Menteri Luar Negeri Prancis Mengunjungi Mesir untuk Meredakan Ketegangan Antara Paris dan Dunia Muslim
Hubungan antara Prancis dan negara-negara Muslim memburuk sejak Presiden Emmanuel Macron mengutuk pembunuhan mengerikan terhadap seorang guru sekolah Prancis di pinggiran kota Paris dan berjanji untuk memerangi Islam radikal dan separatisme Islam.
Menteri Luar Negeri Prancis Jean-Yves Le Drian telah tiba di Mesir untuk meredakan ketegangan antara Paris dan dunia Muslim. Pejabat itu "akan mengejar proses peredaan" yang ditetapkan oleh Presiden Macron, kata Kementerian Luar Negeri dalam sebuah pernyataan.
Seorang sumber diplomatik, yang berbicara dengan kantor berita Agence France Press mengatakan menteri luar negeri akan bertemu dengan Presiden Mesir Abdel Fattah al-Sisi serta mitranya Sameh Shoukry, dan Ahmed al-Tayeb, Imam Besar Al-Azhar, gelar bergengsi di Mesir.
Bulan lalu, Ahmed al-Tayeb mengecam pernyataan tentang separatisme Islam yang dibuat oleh Presiden Emmanuel Macron sebagai "rasis" dan mengatakan presiden Prancis menyebarkan "pidato kebencian". Dia juga mengimbau masyarakat internasional untuk mengkriminalisasi tindakan anti-Muslim.
Selama konferensi pers bersama dengan timpalannya dari Mesir Jean-Yves Le Drian berbicara kepada Imam Besar Al-Azhar, mengatakan Prancis menghormati Islam, tetapi dengan keras mengutuk seruan boikot yang dibuat sebagai tanggapan atas pernyataan Presiden Macron.
Hubungan antara Paris dan dunia Muslim menjadi tegang bulan lalu. Pada awal Oktober, Presiden Macron berbicara tentang rencana pemerintah untuk memperkenalkan langkah-langkah baru yang ditujukan untuk menangani apa yang dia sebut sebagai "separatisme Islam" dan mempertahankan nilai-nilai sekuler. Dia mengatakan separatisme Islamis menimbulkan bahaya bagi Prancis karena itu menciptakan "masyarakat tandingan" dan memegang hukumnya di atas segalanya.
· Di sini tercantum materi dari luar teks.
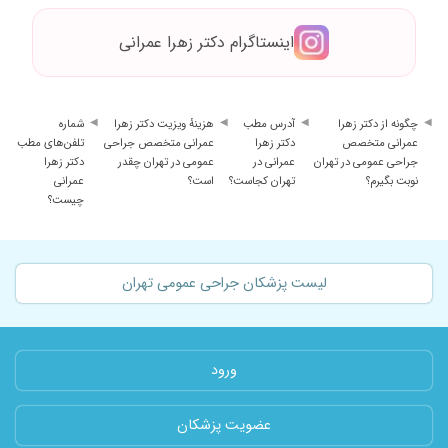
اینستاگرام دکتر زهرا عمرانی
چگونه از دکتر زهرا
آدرس مطب
هزینهٔ ویزیت دکتر زهرا
شماره
عمرانی متخصص
دکتر زهرا
عمرانی متخصص جراحی
تلفن‌های مطب
جراحی عمومی در تهران
عمرانی در
عمومی در تهران چقدر
دکتر زهرا
نوبت بگیرم؟
تهران کجاست؟
است؟
عمرانی
چیست؟
لیست پزشکان جراحی عمومی تهران
ورود
عضویت پزشکان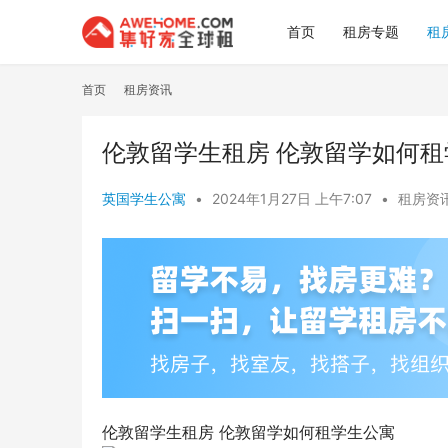
首页
租房专题
租
首页
租房资讯
伦敦留学生租房 伦敦留学如何租
英国学生公寓
•
2024年1月27日 上午7:07
•
租房资
伦敦留学生租房 伦敦留学如何租学生公寓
"Islam adalah agama yang berada dalam krisis di seluruh dunia saat ini, kami tidak hanya melihat ini di negara kami", kata Macron.
Langkah-langkah yang diumumkan oleh Presiden Prancis meliputi:
- kontrol atas pembiayaan masjid dan organisasi keagamaan di Prancis;
- penangguhan program menerima imam dari luar negeri;
- pemantauan organisasi olahraga dan program lain untuk mencegah mereka menjadi bagian depan ajaran Islam.
Pernyataan dan tindakan yang diusulkan mengangkat alis di dunia Muslim dan banyak yang mengkritik Prancis karena berusaha menekan Islam di negara itu.
Namun, bukan pernyataan ini yang membuat Paris bertabrakan dengan dunia Muslim, tetapi pernyataan Macron tentang pembunuhan seorang guru sekolah di pinggiran kota Paris pada 16 Oktober. Samuel Paty dipenggal oleh seorang imigran berusia 18 tahun, yang mengetahui bahwa gurunya telah menunjukkan karikatur Nabi Muhammad selama kelas yang didedikasikan untuk kebebasan berbicara.
Kitab suci Islam, Alquran, tidak mengatakan apapun tentang penggambaran tentang Allah atau Nabi Muhammad, namun bagi banyak umat Islam isu tersebut dianggap tabu, sementara sindiran tentang agama dianggap menghujat dan di beberapa negara dapat dihukum mati.
Macron mengutuk keras pembunuhan Paty, yang dia gambarkan sebagai serangan teroris dan membela hak untuk menerbitkan dan menggunakan kartun, mengatakan itu dilindungi di bawah hak kebebasan berbicara Prancis.
Pernyataan ini menyebabkan keributan di banyak negara Muslim, dengan para pemimpin Pakistan dan Turki dengan keras mengkritik retorika Macron. Presiden Turki menyerukan boikot barang-barang Prancis dan mengatakan Muslim menjadi sasaran "kampanye hukuman mati-matian serupa dengan yang dilakukan terhadap orang Yahudi di Eropa".
Setelah pertikaian itu, beberapa serangan teroris terjadi di dalam dan di luar Prancis.
Presiden Mesir Abdel Fattah al-Sisi memperingatkan agar tidak mengaitkan Muslim dengan ekstremis Islam. "Di dunia dengan 1,5 miliar Muslim, berapa persen dari mereka yang menurut Anda ekstremis," katanya.